Judge awards a Black church $1M over BLM banner burned by Proud Boys during protest

A Washington D.C. judge has awarded more than $1 million in damages to a Black church after its Black Lives Matter banner was burned by the Proud Boys during a 2020 protest.

Order details: Superior Court Associate Judge Neal A. Kravitz barred the extremist group and its leaders from coming near the Metropolitan African Methodist Episcopal Church or making defamatory remarks for five years.
* The ruling was issued as a default judgment after the defendants failed to appear in court.

Background: The church’s two Black Lives Matter banners were destroyed and burned during clashes between pro-Trump supporters and counterdemonstrators in December 2020.
* The Metropolitan AME Church had sued the Proud Boys and their leaders for trespassing and destroying religious property related to bias conspiracy.

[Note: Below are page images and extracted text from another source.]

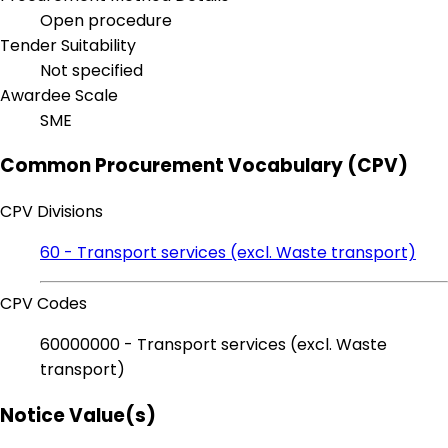
Open procedure
Tender Suitability
Not specified
Awardee Scale
SME
Common Procurement Vocabulary (CPV)
CPV Divisions
60 - Transport services (excl. Waste transport)
CPV Codes
60000000 - Transport services (excl. Waste
transport)
Notice Value(s)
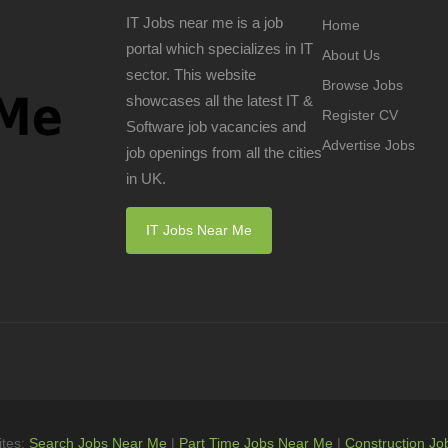
IT Jobs near me is a job
Home
portal which specializes in IT
About Us
sector. This website
Browse Jobs
showcases all the latest IT &
Register CV
Software job vacancies and
Advertise Jobs
job openings from all the cities
in UK.
IT Jobs Near Me
ites:
Search Jobs Near Me
|
Part Time Jobs Near Me
|
Construction Jo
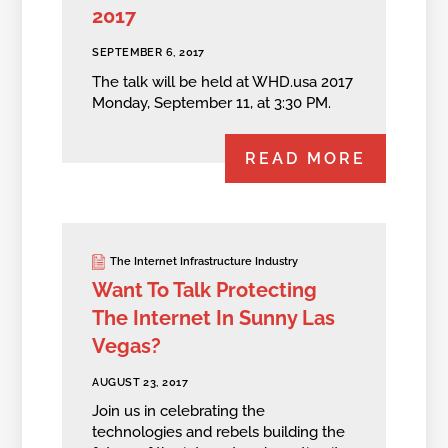
2017
SEPTEMBER 6, 2017
The talk will be held at WHD.usa 2017
Monday, September 11, at 3:30 PM.
READ MORE
The Internet Infrastructure Industry
Want To Talk Protecting
The Internet In Sunny Las
Vegas?
AUGUST 23, 2017
Join us in celebrating the
technologies and rebels building the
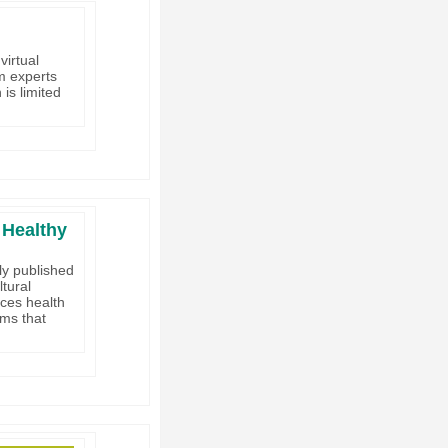
virtual
om experts
is limited
 Healthy
ly published
ltural
nces health
rms that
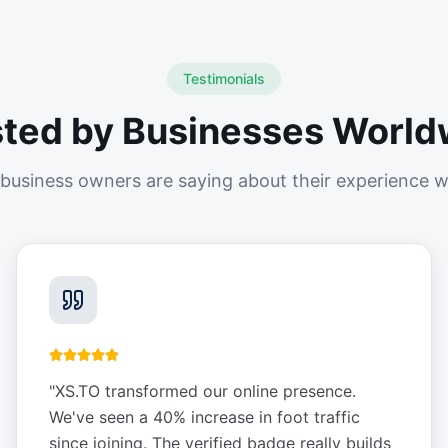
Testimonials
sted by Businesses World
business owners are saying about their experience w
"
XS.TO transformed our online presence.
We've seen a 40% increase in foot traffic
since joining. The verified badge really builds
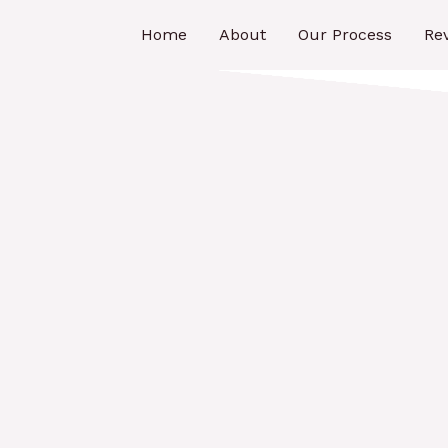
Home
About
Our Process
Re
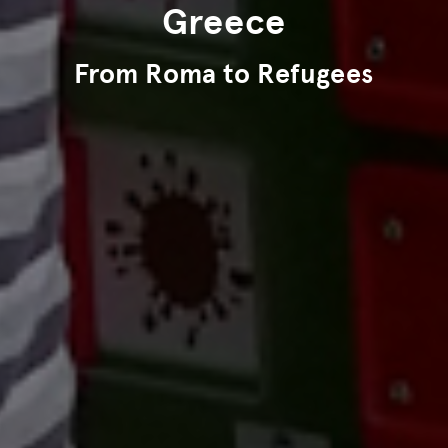
Greece
From Roma to Refugees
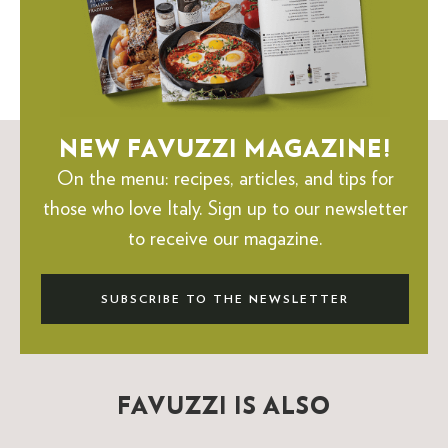
NEW FAVUZZI MAGAZINE!
On the menu: recipes, articles, and tips for
those who love Italy.
Sign up to our newsletter
to receive our magazine.
SUBSCRIBE TO THE NEWSLETTER
FAVUZZI IS ALSO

Key player: Proud Boys leader Henry “Enrique” Tarrio publicly accepted he set fire to one of the banners.
* Tarrio pleaded guilty to two misdemeanor criminal charges of property destruction and attempted possession of a high-capacity magazine in July 2021.
* He was later sentenced to more than five months in jail.
* Tarrio and other members of the Proud Boys faced separate convictions for seditious conspiracy charges related to the U.S. Capitol attack on January 6, 2021.